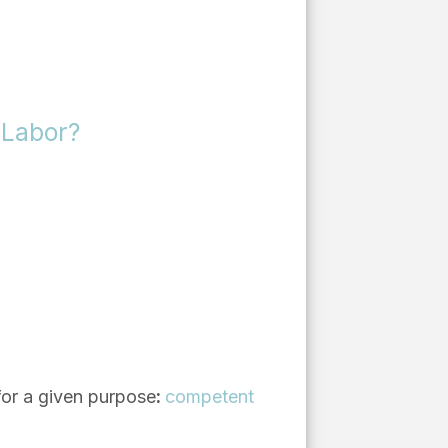
 Labor?
 for a given purpose
:
competent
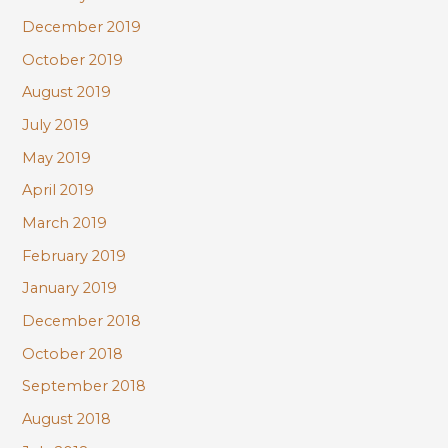
December 2019
October 2019
August 2019
July 2019
May 2019
April 2019
March 2019
February 2019
January 2019
December 2018
October 2018
September 2018
August 2018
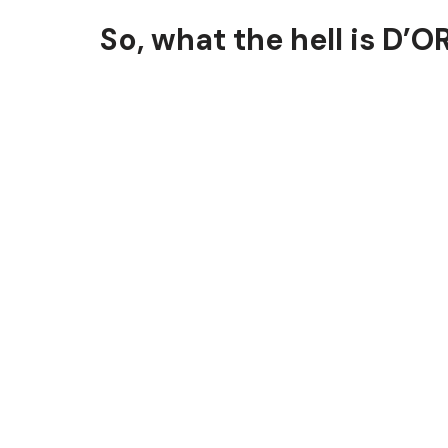
So, what the hell is D’O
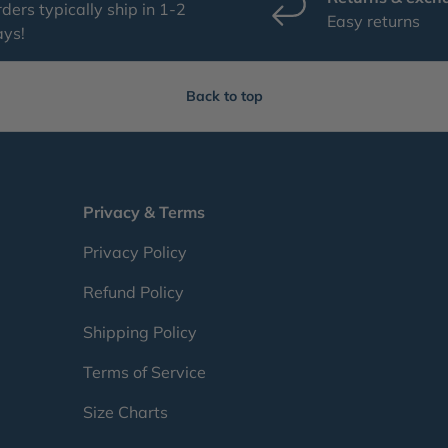
ders typically ship in 1-2
Easy returns
ays!
Back to top
Privacy & Terms
Privacy Policy
Refund Policy
Shipping Policy
Terms of Service
Size Charts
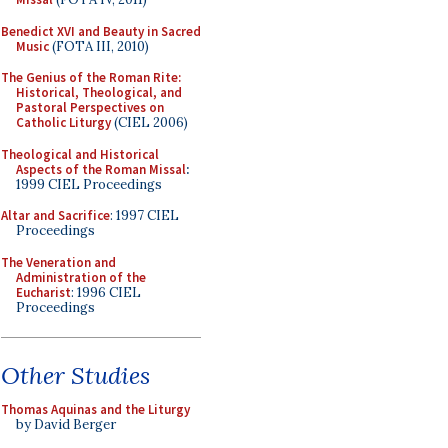
Benedict XVI and Beauty in Sacred
Music
(FOTA III, 2010)
The Genius of the Roman Rite:
Historical, Theological, and
Pastoral Perspectives on
Catholic Liturgy
(CIEL 2006)
Theological and Historical
Aspects of the Roman Missal
:
1999 CIEL Proceedings
Altar and Sacrifice
: 1997 CIEL
Proceedings
The Veneration and
Administration of the
Eucharist
: 1996 CIEL
Proceedings
Other Studies
Thomas Aquinas and the Liturgy
by David Berger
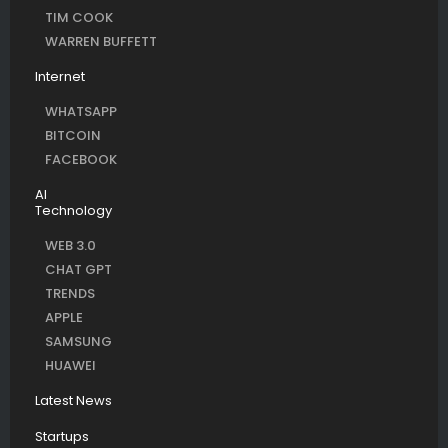
TIM COOK
WARREN BUFFETT
Internet
WHATSAPP
BITCOIN
FACEBOOK
AI
Technology
WEB 3.0
CHAT GPT
TRENDS
APPLE
SAMSUNG
HUAWEI
Latest News
Startups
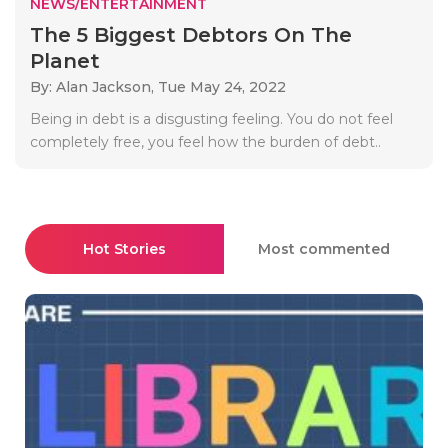
NEWS/ENTERTAINMENT
The 5 Biggest Debtors On The
Planet
By: Alan Jackson,
Tue May 24, 2022
Being in debt is a disgusting feeling. You do not feel
completely free, you feel how the burden of debt..
Hot Stories
Most commented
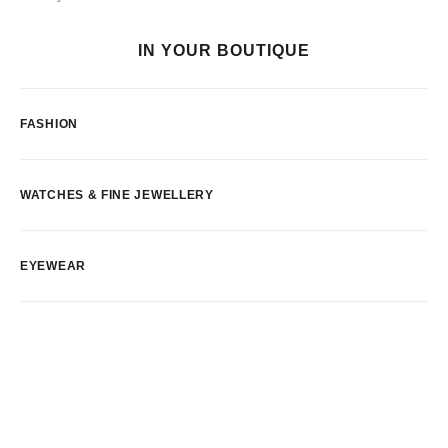
IN YOUR BOUTIQUE
FASHION
WATCHES & FINE JEWELLERY
EYEWEAR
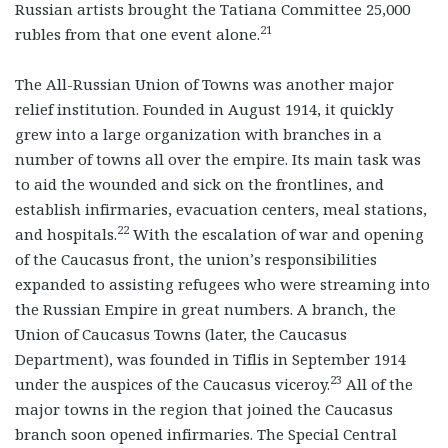
Russian artists brought the Tatiana Committee 25,000
21
rubles from that one event alone.
The All-Russian Union of Towns was another major
relief institution. Founded in August 1914, it quickly
grew into a large organization with branches in a
number of towns all over the empire. Its main task was
to aid the wounded and sick on the frontlines, and
establish infirmaries, evacuation centers, meal stations,
22
and hospitals.
With the escalation of war and opening
of the Caucasus front, the union’s responsibilities
expanded to assisting refugees who were streaming into
the Russian Empire in great numbers. A branch, the
Union of Caucasus Towns (later, the Caucasus
Department), was founded in Tiflis in September 1914
23
under the auspices of the Caucasus viceroy.
All of the
major towns in the region that joined the Caucasus
branch soon opened infirmaries. The Special Central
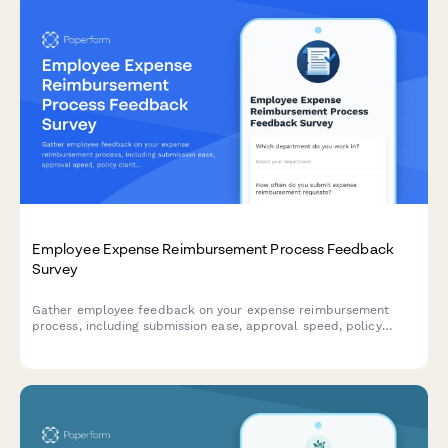
Employee Expense Reimbursement Process Feedback
Survey
Gather employee feedback on your expense reimbursement
process, including submission ease, approval speed, policy
clarity, and mobile app functionality to improve the employee
experience.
....................
Task item = Starting from the first line of the listing above, write out every line exactly through the one containing "Most commented", and drop the pictures.

Output =
 Labor?
 for a given purpose
:
competent
December 2019
October 2019
August 2019
July 2019
May 2019
April 2019
March 2019
February 2019
January 2019
December 2018
October 2018
September 2018
August 2018
So, what the hell is D’O
ders typically ship in 1-2
Easy returns
ays!
Back to top
Privacy & Terms
Privacy Policy
Refund Policy
Shipping Policy
Terms of Service
Size Charts
Benedict XVI and Beauty in Sacred
Music
(FOTA III, 2010)
The Genius of the Roman Rite:
Historical, Theological, and
Pastoral Perspectives on
Catholic Liturgy
(CIEL 2006)
Theological and Historical
Aspects of the Roman Missal
:
1999 CIEL Proceedings
Altar and Sacrifice
: 1997 CIEL
Proceedings
The Veneration and
Administration of the
Eucharist
: 1996 CIEL
Proceedings
Other Studies
Thomas Aquinas and the Liturgy
by David Berger
TIM COOK
WARREN BUFFETT
Internet
WHATSAPP
BITCOIN
FACEBOOK
AI
Technology
WEB 3.0
CHAT GPT
TRENDS
APPLE
SAMSUNG
HUAWEI
Latest News
Startups
NEWS/ENTERTAINMENT
The 5 Biggest Debtors On The
Planet
By: Alan Jackson,
Tue May 24, 2022
Being in debt is a disgusting feeling. You do not feel
completely free, you feel how the burden of debt..
Hot Stories
Most commented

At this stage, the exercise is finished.